Email has always been a problem for me on iOS. I have never really liked the default mail app on either iOS or OS X, and I’m frequently trying out different applications that fit my needs. I have finally settled on CloudMagic, which has a fantastic iOS client and a limited, but developing Mac client. The most important function of an email client for me at this time is being able to get an email out of the client and into either Evernote or Todoist so that I can properly act upon it. CloudMagic handles this very well with the iOS client; hopefully it will also do so with its Mac client in the future.
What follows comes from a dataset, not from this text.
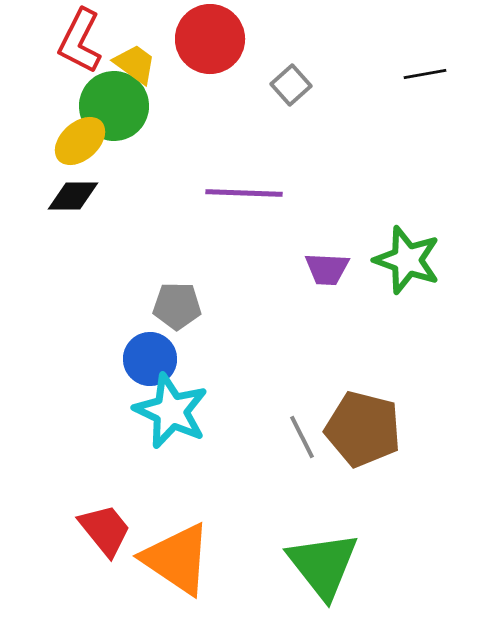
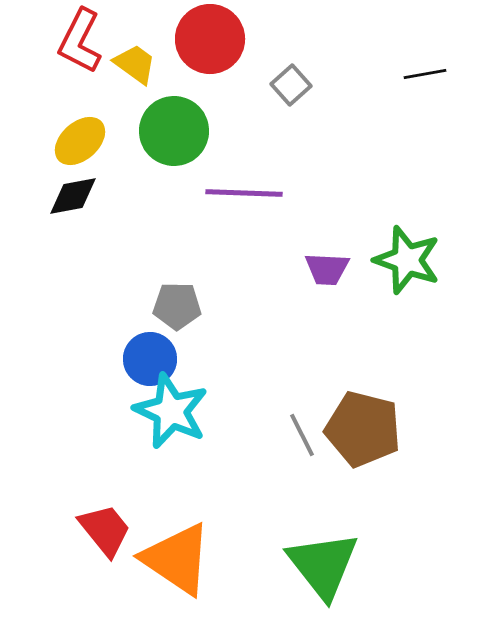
green circle: moved 60 px right, 25 px down
black diamond: rotated 10 degrees counterclockwise
gray line: moved 2 px up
Ultimately, making it iPad useful with in my professional life essentially means I need to be able to access my work on both an iPad and a computer. By and large, I have found the applications that allow me to do this. Though I haven’t mentioned them yet, I certainly rely upon Dropbox, Microsoft Office, iA Writer, and Google Drive to share and create content between devices. I am also heavily reliant on accessing my computers remotely by RDP or VNC. I use both Jump Desktop as well as Remotix for networks that I manage; I have also used LogMeIn, Splashtop, and TeamViewer for clients that don’t have static IP addresses.

So, I would say that I’m at a point now where I can use my iPad for about 60% of my work. However, I doubt that there is any cost savings over purchasing a laptop given the software expenses that are necessary for me to make the iPad work. I’m guessing that many of these features for which I am paying extra will be included within iOS in the near future. It appears that the shared pasteboard features of Copied will already be included in iOS 10. So, as far as I’m concerned, I think there is a good deal of work to be done before I can ditch my laptop, but I think I can finally see the horizon.